Normal thyroid follicular cells express VEGF and VEGFR messenger RNA (mRNA) [7–9] and VEGF is a central regulator of angiogenesis in endocrine glands [10]. In Graves' disease, there is enhanced expression of mRNA of VEGF in addition to VEGF-1 and VEGF-2 [7]. It has been postulated that a VEGFR inhibitor could affect thyroid function either by preventing binding of VEGF to normal thyroid cells and/or impairing thyroid blood flow resulting in thyroiditis and thereby causing thyroid dysfunction. Although both sorafenib and sunitinib inhibit VEGFRs, sorafenib does not cause thyroid dysfunction as seen commonly with sunitinib. This could be related to the degree of inhibition of these receptors, although direct comparison of their receptor inhibition is imprecise [11]. Additionally, off target effects of these promiscuous receptor inhibitors may be relevant to the differing effects seen on thyroid function. Further studies are needed to explain this observation.

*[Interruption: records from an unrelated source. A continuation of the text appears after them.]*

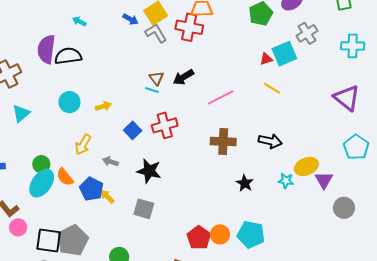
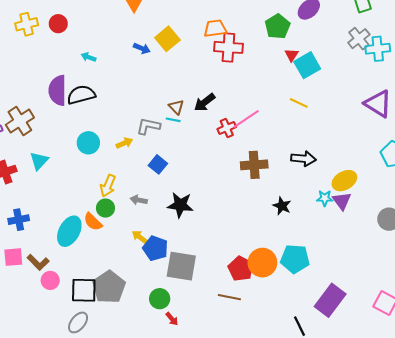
red cross: (189, 27) -> (228, 47), moved
gray L-shape: (156, 33) -> (148, 126), moved, turned -40
gray cross: (307, 33) -> (359, 39), moved
red triangle: (266, 59) -> (292, 55), moved, turned -32
red cross: (165, 125) -> (227, 128), moved, size x0.7
green circle: (41, 164) -> (105, 208), moved
purple triangle: (324, 180) -> (342, 201), moved
blue pentagon: (91, 189) -> (155, 248), moved
gray square: (144, 209) -> (181, 266), moved, size x1.4
orange circle: (220, 234) -> (262, 263), size x1.4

The RET proto-oncogene is located on chromosome 10q11.2 and encodes a cell membrane receptor tyrosine kinase that has a crucial role in transducing growth and differentiation signals in tissues derived from the neural crest such as the adrenal medulla and thyroid C cells [12, 13]. Physiologic functions of RET broadly include survival, cell growth and differentiation. As both sunitinib and sorafenib both inhibit RET kinase activity, this may contribute to the hypothyroidism observed.
Among our study's limitations are the relatively small number of patients and the lack of baseline TFTs in some patients. Also, most patients had mildly abnormal thyroid tests, which may be encountered in different stages of nonthyroidal illness and should not necessarily be attributed to sorafenib. Also, contrast given with CT scans done routinely may alter thyroid function and/or TFT measurement. Additional prospective studies are needed to fully define the incidence and clinical relevance of this thyroid toxicity in patients receiving sorafenib.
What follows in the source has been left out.